■ **Your objective**
Starting at the line that contains "de openstaande kosten te innen.", quote each line exactly through the last line of the entries, both included.

(Saved entries)
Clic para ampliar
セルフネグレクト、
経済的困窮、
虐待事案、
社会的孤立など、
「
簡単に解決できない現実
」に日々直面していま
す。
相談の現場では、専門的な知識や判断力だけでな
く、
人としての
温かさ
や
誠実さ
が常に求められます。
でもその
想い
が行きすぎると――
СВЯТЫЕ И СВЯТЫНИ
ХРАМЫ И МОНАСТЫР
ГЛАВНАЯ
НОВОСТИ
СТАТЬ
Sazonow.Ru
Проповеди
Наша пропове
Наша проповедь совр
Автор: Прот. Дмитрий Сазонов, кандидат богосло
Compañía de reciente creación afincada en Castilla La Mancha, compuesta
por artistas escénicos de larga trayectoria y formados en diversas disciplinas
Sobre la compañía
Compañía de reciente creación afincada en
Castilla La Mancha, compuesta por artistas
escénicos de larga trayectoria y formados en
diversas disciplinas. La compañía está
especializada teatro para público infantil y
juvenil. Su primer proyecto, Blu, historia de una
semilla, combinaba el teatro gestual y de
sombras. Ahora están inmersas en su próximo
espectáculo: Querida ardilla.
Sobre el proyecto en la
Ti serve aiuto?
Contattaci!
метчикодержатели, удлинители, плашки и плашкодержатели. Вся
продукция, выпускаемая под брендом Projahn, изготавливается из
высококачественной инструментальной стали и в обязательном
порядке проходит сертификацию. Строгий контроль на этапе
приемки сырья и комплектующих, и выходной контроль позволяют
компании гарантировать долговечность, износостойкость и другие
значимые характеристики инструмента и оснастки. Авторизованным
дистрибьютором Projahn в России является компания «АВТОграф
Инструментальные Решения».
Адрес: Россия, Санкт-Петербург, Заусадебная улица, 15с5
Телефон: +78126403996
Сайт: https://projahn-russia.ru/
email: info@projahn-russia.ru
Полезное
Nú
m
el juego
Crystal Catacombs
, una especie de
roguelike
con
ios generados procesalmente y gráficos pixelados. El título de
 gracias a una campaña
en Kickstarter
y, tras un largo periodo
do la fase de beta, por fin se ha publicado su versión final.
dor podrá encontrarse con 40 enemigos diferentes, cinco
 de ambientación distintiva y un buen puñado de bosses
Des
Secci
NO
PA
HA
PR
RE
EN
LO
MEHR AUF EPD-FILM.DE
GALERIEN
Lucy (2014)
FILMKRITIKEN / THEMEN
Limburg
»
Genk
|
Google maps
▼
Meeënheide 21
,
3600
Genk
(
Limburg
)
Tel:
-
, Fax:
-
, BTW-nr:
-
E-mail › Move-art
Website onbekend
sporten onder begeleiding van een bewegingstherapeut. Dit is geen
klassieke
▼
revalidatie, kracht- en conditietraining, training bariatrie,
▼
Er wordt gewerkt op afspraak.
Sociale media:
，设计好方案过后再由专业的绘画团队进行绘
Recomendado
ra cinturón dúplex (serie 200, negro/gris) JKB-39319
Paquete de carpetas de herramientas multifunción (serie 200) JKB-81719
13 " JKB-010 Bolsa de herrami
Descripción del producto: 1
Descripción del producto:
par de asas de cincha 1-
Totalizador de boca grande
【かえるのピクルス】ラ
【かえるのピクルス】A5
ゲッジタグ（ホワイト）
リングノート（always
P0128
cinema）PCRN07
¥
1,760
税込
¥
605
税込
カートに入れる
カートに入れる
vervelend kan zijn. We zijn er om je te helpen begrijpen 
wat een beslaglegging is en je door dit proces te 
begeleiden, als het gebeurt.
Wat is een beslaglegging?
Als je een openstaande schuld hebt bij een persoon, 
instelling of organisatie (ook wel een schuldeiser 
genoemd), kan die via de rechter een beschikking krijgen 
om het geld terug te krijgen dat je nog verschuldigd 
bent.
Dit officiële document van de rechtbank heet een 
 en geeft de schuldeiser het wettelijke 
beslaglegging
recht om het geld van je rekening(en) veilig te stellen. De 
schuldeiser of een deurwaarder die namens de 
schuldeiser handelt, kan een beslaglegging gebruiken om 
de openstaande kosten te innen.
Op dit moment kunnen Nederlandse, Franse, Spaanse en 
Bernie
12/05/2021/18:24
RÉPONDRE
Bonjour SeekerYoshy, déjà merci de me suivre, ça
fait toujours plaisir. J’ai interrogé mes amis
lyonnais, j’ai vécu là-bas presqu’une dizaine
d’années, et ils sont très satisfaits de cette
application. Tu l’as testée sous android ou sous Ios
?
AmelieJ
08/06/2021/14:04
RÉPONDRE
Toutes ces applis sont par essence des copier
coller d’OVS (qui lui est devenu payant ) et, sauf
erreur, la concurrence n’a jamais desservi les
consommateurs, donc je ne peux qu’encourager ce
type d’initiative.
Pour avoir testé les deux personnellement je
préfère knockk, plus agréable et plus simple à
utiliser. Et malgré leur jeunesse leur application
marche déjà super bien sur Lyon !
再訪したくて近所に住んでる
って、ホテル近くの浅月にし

■ **Response area**
de openstaande kosten te innen.
Op dit moment kunnen Nederlandse, Franse, Spaanse en 
Bernie
12/05/2021/18:24
RÉPONDRE
Bonjour SeekerYoshy, déjà merci de me suivre, ça
fait toujours plaisir. J’ai interrogé mes amis
lyonnais, j’ai vécu là-bas presqu’une dizaine
d’années, et ils sont très satisfaits de cette
application. Tu l’as testée sous android ou sous Ios
?
AmelieJ
08/06/2021/14:04
RÉPONDRE
Toutes ces applis sont par essence des copier
coller d’OVS (qui lui est devenu payant ) et, sauf
erreur, la concurrence n’a jamais desservi les
consommateurs, donc je ne peux qu’encourager ce
type d’initiative.
Pour avoir testé les deux personnellement je
préfère knockk, plus agréable et plus simple à
utiliser. Et malgré leur jeunesse leur application
marche déjà super bien sur Lyon !
再訪したくて近所に住んでる
って、ホテル近くの浅月にし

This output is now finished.